JPD : Quelles sont justement ces décisions de compromis qui caractérisent l’internationalisation des PME de services ?
LT : D’abord, du fait de leurs ressources limitées, les PME de services doivent choisir entre internationalisation et innovation de service. Les entreprises qui n’améliorent pas leurs produits et services deviennent certes plus vulnérables à la concurrence internationale, mais chaque type d’innovation affecte différemment l’internationalisation : l’innovation produit a un effet plus marqué que l’innovation de service ou de procédé sur l’internationalisation des PME.
Nos recherches confirment que la capacité d’innovation d’une entreprise a logiquement un effet positif sur l’innovation de service, mais un effet négatif sur son degré d’internationalisation. L’une des implications de ces résultats est que les PME de services ont intérêt à ne pas innover au moment où elles s’internationalisent, mais plutôt à déployer des services qui peuvent l’être sur des marchés étrangers sans adaptation spécifique.
Le deuxième grand compromis résulte de la nécessité de concilier orientation entrepreneuriale et survie de l’entreprise. Une certaine prise de risque favorise le développement international, mais un excès de risque peut mettre l’entreprise en péril.
JPD : Quel est l’impact de la pandémie sur l’internationalisation des PME de services ?
LT : Il est très dualiste : la pandémie a représenté une opportunité pour les services activés par le numérique, et une menace pour ceux nécessitant un contact personnel. Pour ces derniers, la survie des entreprises dépend de leur capacité à faire évoluer leur business model vers des services sans contact. La crise a d’ailleurs particulièrement stimulé certains secteurs, comme la livraison alimentaire.
Les PME de services opérant à l’international sont globalement moins affectées que les sociétés industrielles par les problèmes d’approvisionnement mondial. Les opérations internationales sont même souvent perçues par ces entreprises comme un moyen d’atténuer l’impact des restrictions liées à la pandémie, en adaptant leurs ressources aux évolutions réglementaires selon les pays : elles résistent ainsi mieux que les PME dépendant uniquement de leur marché domestique.
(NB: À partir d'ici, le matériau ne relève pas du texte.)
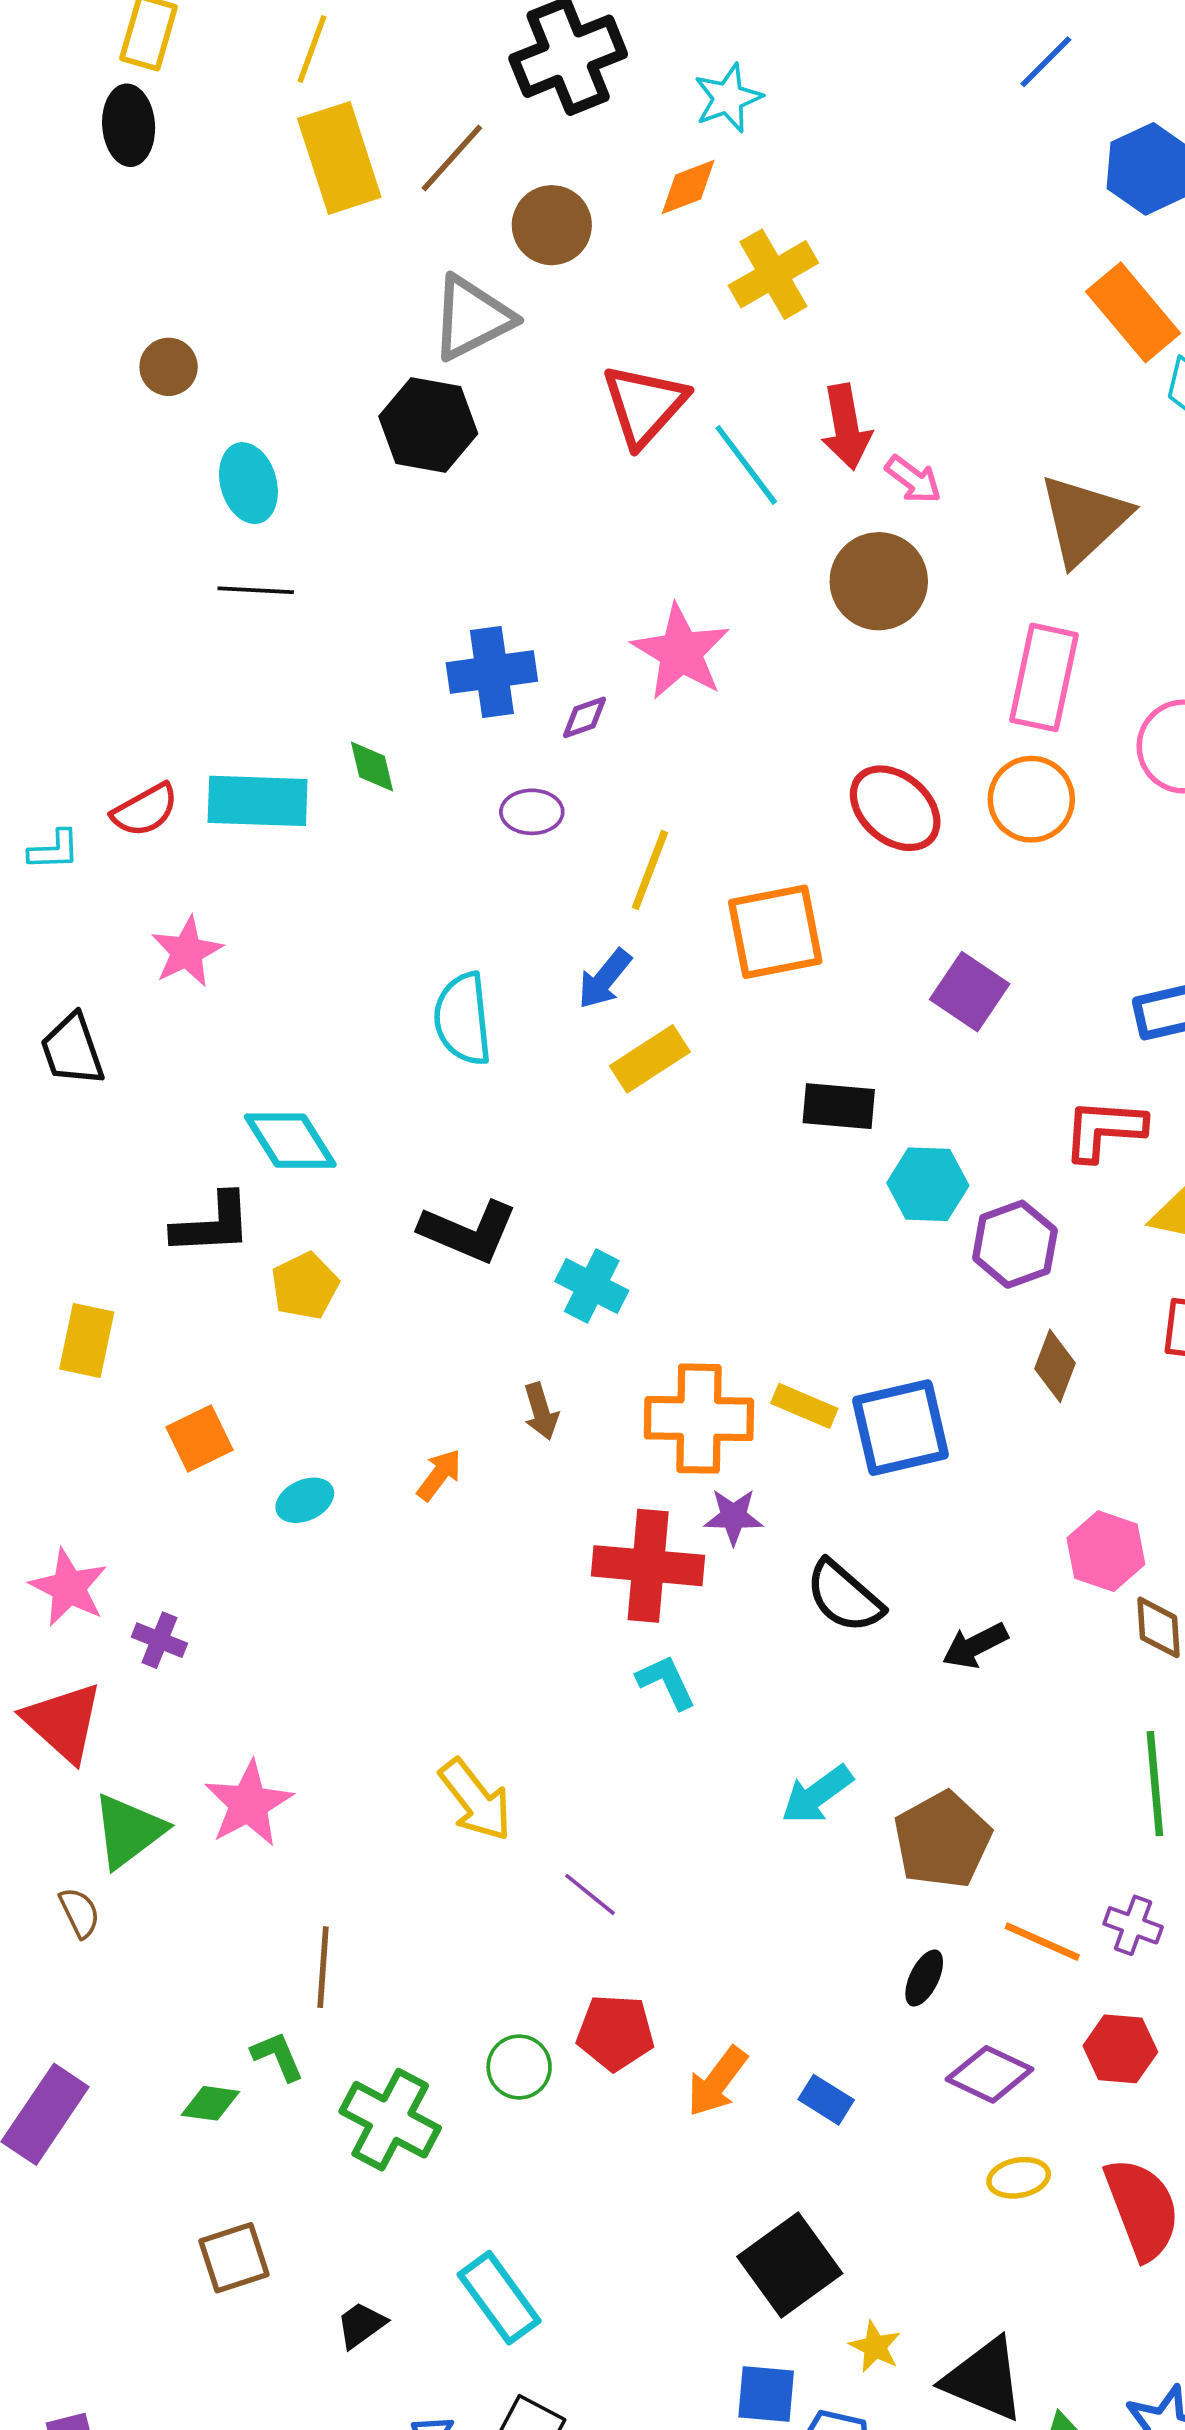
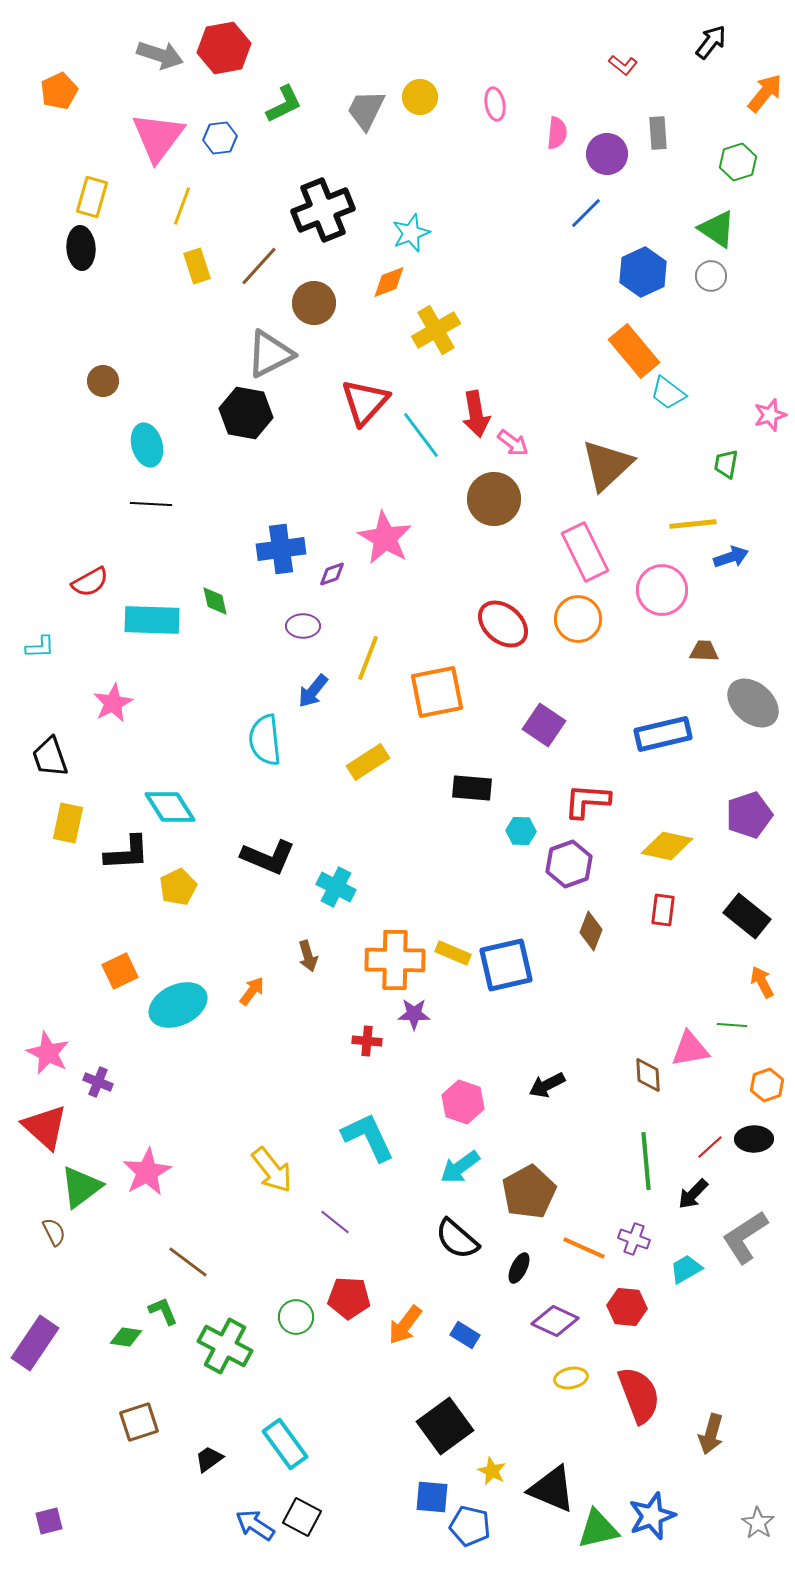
yellow rectangle: (339, 158) -> (197, 266), size x0.6
pink rectangle: (1044, 677) -> (585, 552), turned -38
red semicircle: (145, 810) -> (90, 582), moved
blue arrow: (604, 979) -> (313, 691), moved
red L-shape: (1104, 1130) -> (587, 801), moved
cyan hexagon: (928, 1184) -> (521, 831), size x0.7
yellow rectangle: (87, 1340) -> (68, 823), moved
cyan ellipse: (305, 1500) -> (178, 1005), size x1.8
pink hexagon: (1106, 1551) -> (463, 1102), moved
red cross: (648, 1566) -> (367, 1041), size x0.5
black semicircle: (844, 1597) -> (457, 1239), moved
cyan L-shape: (666, 1682) -> (368, 1137), moved, size x1.6
brown line: (323, 1967) -> (188, 1262), turned -57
Une étude que nous avons menée en 2020-2021 montre également que les PME de services les plus tournées vers l’international sont moins soumises à la pression de la pandémie pour opérer des changements internes.
Recommandations stratégiques à retenir :
Identifier les défis propres aux PME de services
Les bonnes pratiques des PME industrielles ne s'appliquent pas : un service ne se stocke ni ne s'exporte comme un bien.
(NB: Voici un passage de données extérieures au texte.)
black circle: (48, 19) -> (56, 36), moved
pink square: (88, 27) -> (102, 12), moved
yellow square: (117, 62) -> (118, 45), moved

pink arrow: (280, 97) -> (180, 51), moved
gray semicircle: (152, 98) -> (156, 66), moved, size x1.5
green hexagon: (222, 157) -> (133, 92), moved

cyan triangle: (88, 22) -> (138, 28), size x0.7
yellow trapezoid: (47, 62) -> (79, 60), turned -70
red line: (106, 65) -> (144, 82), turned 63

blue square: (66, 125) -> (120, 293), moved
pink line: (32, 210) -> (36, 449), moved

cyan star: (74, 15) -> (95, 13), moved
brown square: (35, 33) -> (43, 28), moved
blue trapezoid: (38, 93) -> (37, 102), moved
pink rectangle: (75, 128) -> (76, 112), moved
Construire sa réputation sur les marchés cibles
Sans support tangible à montrer, la marque et la notoriété deviennent le principal levier de confiance à l'international.
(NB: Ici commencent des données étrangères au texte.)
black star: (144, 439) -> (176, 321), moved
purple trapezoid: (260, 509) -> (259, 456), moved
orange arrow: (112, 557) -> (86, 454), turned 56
Numériser au maximum la chaîne de valeur
Moins dépendantes de la logistique physique, les PME de services digitalisées gagnent en résilience face aux chocs externes.
Analyser les risques avant de s'engager
L'orientation entrepreneuriale favorise l'internationalisation, mais une prise de risque excessive peut menacer la survie de l'entreprise.
Préparer des plans d'urgence alternatifs
Identifier les opérations les plus critiques et prévoir des scénarios adaptés à différents chocs limite l'impact d'une crise.
Prioriser les compétences plutôt que la créativité
Pour s'internationaliser, mieux vaut s'appuyer sur le savoir-faire des équipes que sur leur seule capacité d'innovation.
S'internationaliser prudemment, à l'échelle régionale
Une expansion trop rapide peut nuire à la rentabilité ; mieux vaut avancer par étapes, sans changer de business model.
Internationaliser avant d'innover
Déployer des services existants sans les adapter réduit les risques ; l'innovation peut intervenir dans un second temps.
S'appuyer sur l'international pour amortir les crises
Adapter ses ressources aux restrictions locales permet aux PME de services de mieux résister qu'en restant dépendantes du marché domestique.